Quindi il movimento è soprattutto mentale: si passa da una tecnologia ad un’altra, da un contenuto ad un altro, da uno spazio psicologico ad un altro. Ma anche in questo non può non esserci fatica, prima era fatica fisica oggi è fatica mentale, che produce sempre stanchezza e il conseguente e meritato riposo.
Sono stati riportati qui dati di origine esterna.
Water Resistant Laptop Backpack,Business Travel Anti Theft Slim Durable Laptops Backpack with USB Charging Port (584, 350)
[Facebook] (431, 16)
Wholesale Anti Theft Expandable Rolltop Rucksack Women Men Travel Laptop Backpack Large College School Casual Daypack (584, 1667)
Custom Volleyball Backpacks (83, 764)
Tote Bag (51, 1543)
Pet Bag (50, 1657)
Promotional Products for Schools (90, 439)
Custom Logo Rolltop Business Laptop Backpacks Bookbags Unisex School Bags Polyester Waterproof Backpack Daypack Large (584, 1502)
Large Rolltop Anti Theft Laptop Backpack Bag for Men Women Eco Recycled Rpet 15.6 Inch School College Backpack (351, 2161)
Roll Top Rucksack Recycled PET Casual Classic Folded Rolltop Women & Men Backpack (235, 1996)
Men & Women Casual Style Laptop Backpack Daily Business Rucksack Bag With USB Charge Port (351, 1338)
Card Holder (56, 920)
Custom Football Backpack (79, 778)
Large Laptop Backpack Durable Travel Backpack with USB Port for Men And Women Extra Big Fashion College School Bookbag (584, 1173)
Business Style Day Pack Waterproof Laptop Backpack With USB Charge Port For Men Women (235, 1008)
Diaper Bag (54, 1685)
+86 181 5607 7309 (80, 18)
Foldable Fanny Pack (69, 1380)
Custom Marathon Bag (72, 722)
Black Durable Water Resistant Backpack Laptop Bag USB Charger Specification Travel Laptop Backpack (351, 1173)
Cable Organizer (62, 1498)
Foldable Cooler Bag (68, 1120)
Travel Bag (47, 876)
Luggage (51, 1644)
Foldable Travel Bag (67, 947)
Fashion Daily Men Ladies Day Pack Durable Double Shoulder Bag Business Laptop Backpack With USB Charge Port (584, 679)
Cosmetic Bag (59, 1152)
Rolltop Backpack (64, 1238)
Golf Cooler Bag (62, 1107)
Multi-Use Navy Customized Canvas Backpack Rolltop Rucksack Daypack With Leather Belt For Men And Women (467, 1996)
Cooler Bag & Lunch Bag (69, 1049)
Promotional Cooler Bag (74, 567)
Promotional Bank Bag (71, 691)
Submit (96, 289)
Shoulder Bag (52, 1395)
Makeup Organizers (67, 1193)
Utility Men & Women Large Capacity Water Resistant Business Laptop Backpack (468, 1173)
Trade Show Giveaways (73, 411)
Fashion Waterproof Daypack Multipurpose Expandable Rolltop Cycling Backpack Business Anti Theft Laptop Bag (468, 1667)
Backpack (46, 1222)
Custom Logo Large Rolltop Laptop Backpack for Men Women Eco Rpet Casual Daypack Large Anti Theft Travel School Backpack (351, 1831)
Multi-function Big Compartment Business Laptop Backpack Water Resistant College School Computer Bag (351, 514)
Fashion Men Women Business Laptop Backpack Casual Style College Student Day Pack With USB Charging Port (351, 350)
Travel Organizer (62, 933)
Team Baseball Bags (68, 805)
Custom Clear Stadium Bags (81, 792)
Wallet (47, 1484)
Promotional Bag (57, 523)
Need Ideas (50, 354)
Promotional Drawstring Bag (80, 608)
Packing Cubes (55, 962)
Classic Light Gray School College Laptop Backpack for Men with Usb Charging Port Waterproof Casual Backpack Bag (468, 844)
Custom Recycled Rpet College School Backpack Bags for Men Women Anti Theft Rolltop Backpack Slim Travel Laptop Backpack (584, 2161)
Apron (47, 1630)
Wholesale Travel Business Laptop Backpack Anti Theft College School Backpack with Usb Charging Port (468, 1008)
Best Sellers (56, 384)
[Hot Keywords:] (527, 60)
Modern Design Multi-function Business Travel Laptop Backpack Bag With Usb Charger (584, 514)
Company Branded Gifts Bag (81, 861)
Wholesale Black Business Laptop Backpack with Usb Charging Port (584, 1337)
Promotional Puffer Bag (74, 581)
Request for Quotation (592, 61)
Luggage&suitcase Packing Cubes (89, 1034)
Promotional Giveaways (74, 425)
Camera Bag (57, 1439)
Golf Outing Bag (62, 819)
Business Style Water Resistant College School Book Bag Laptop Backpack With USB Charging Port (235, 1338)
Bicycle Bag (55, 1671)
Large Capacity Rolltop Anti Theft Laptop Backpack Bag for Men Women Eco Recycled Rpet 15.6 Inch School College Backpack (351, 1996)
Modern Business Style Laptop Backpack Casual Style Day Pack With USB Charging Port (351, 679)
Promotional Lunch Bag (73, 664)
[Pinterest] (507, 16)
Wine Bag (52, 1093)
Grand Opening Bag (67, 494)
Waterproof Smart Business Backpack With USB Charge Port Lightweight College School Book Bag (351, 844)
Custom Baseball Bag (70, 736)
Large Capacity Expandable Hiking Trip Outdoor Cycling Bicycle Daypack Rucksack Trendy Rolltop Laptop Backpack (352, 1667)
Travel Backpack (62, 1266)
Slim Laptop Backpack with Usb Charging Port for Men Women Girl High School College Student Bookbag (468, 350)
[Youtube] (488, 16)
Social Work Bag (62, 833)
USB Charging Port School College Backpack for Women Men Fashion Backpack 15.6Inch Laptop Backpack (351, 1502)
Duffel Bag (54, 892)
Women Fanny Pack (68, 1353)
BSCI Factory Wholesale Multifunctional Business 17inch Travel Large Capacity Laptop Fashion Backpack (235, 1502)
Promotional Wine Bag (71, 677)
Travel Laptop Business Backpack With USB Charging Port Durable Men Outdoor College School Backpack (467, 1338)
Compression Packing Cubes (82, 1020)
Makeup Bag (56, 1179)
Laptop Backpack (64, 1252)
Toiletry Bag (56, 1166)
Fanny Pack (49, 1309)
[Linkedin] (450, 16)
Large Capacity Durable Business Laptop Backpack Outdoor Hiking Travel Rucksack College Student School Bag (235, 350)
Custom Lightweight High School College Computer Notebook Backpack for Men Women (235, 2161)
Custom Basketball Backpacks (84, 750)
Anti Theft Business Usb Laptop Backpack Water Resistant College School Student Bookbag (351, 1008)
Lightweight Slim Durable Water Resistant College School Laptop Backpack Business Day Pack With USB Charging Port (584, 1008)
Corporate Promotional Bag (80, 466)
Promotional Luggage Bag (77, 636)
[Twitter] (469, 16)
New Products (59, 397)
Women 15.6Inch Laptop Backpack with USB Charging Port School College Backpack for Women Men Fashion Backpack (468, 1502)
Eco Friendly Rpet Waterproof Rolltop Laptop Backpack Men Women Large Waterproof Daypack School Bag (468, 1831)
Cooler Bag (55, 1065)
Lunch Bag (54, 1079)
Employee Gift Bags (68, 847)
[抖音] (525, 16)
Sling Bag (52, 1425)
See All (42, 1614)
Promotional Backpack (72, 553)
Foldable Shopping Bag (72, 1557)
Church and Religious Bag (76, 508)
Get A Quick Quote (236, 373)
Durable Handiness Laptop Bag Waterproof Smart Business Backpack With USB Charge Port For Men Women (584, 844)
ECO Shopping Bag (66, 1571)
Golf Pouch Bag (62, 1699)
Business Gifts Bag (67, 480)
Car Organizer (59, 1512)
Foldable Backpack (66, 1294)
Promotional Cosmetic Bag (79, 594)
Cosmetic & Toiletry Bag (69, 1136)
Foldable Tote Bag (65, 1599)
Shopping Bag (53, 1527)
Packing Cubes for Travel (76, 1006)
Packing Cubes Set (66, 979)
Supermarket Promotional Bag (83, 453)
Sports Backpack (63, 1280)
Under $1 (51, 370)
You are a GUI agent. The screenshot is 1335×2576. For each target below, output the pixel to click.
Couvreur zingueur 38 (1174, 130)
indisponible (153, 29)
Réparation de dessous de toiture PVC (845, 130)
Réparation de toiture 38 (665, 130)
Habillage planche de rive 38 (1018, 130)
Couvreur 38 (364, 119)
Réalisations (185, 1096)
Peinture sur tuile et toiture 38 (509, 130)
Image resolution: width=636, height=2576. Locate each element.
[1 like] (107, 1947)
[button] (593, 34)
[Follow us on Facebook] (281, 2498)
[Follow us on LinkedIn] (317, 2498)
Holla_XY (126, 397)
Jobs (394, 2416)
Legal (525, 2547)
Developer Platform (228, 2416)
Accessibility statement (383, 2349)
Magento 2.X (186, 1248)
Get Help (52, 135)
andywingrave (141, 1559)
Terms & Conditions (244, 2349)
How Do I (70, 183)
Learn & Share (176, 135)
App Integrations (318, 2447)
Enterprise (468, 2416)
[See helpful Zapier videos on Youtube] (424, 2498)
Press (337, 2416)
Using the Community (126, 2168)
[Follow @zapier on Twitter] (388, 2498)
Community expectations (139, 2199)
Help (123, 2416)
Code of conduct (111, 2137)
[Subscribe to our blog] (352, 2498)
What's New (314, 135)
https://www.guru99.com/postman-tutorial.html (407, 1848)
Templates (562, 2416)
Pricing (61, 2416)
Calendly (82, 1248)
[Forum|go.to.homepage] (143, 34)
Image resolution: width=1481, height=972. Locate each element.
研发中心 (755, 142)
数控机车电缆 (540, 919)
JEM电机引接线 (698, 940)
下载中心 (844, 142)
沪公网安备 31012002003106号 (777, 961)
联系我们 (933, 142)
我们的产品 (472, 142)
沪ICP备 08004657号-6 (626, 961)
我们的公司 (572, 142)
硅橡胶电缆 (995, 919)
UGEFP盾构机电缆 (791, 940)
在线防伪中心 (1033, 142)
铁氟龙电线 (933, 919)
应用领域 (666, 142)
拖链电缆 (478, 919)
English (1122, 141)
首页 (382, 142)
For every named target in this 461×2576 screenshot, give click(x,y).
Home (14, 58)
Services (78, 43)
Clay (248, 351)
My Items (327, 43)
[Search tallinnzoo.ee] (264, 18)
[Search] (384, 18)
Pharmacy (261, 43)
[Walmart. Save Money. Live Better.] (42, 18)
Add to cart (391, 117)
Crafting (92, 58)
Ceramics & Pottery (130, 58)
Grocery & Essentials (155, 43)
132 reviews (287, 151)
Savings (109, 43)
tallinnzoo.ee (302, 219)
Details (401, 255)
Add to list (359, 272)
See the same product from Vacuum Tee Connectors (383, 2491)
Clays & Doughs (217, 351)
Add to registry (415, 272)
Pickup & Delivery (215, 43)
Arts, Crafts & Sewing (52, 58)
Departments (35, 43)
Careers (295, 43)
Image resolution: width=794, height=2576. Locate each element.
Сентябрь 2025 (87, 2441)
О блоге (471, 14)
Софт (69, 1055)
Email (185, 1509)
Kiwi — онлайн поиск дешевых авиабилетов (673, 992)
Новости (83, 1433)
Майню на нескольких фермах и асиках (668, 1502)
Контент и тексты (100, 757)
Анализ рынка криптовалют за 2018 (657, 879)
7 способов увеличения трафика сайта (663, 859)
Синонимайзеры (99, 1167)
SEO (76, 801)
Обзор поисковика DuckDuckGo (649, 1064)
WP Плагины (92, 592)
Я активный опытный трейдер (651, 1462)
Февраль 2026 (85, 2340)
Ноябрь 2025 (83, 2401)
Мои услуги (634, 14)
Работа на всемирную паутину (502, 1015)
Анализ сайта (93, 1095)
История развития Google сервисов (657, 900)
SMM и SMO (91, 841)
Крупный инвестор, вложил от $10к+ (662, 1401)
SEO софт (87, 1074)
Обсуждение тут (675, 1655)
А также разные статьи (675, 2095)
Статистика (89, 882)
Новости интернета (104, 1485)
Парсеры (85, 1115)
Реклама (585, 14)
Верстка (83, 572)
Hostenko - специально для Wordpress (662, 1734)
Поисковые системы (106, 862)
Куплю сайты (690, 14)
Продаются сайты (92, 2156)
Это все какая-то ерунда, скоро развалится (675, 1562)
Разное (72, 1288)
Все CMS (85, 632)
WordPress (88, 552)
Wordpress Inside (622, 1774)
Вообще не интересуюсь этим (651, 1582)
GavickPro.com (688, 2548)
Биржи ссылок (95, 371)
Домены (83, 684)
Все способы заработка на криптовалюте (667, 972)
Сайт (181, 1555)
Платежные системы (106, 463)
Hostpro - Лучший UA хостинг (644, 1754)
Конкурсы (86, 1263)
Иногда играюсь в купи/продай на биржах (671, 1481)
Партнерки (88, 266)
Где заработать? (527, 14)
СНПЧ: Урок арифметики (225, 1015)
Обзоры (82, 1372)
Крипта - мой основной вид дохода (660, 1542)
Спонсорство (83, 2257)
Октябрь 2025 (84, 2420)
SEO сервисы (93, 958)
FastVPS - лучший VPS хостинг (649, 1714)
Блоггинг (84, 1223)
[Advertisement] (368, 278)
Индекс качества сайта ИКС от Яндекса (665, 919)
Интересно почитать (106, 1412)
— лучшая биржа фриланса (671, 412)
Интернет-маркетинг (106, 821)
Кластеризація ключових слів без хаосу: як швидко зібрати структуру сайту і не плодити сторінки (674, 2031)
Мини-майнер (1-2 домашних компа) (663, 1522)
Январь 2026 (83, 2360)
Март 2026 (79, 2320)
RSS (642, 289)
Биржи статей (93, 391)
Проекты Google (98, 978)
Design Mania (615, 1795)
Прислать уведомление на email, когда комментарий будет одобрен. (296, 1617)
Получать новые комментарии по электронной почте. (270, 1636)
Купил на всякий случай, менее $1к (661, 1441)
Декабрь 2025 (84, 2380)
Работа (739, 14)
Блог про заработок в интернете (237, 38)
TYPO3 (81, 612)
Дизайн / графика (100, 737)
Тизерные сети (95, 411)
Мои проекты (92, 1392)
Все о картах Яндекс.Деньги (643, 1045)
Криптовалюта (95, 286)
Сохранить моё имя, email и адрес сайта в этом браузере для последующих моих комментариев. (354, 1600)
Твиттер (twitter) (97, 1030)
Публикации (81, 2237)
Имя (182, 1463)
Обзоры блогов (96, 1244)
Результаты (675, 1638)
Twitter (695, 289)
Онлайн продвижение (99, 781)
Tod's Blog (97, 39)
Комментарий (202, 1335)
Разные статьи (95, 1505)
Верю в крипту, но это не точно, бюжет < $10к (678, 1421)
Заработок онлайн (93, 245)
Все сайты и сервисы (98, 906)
Ai tempi del coronavirus siamo costretti a stare in casa. Rispetto a prima che sembrava non avessimo tempo, ci mancava il tempo per fare tantissime cose, oggi di tempo ne abbiamo tanto, anzi tantissimo, ma abbiamo la paura del “vuoto”, dobbiamo riempirlo a tutti i costi con qualcosa, oppure l’ansia aumenta. Infatti ci sono tanti programmi demenziali televisivi per riempire i vuoti, come se fossimo dei bambini da educare, e/o ri-educare.

Io credo che siamo figli ancora del Novecento e parlo per me, figli della società industriale, della società produttiva, dove la propria vita diventa produzione, costante evoluzione e crescita, una società in perenne MOVIMENTO. Una società scandita tra il tempo del lavoro e il tempo del risposo: scandita dalle campane delle chiese, scandita dalle sirene delle fabbriche, scandita dai fischi dei treni in arrivo o partenza dalle stazioni. Una società che ha inventato l’orologio che scandiva, appunto, il TEMPO.

Movimento fa venire in mente l’azione della VELOCITA’. Ma oggi, e il coronavirus lo impone, la velocità del movimento ha cambiato paradigma, non è più quello del CORPO, ma è quello della MENTE.

Noi oggi dobbiamo riscoprire il diritto all’OZIO, al “dolce non far nulla” nella propria intimità profonda che è la nostra “caverna”, dove noi ci rifugiamo. E’ nell’ozio che molte persone diventano creative, tante altre come me, invece, quando sono sotto pressione lo diventano. Ma rimane importante l’OZIO, il diritto a crogiolarsi nella bellezza del riposo.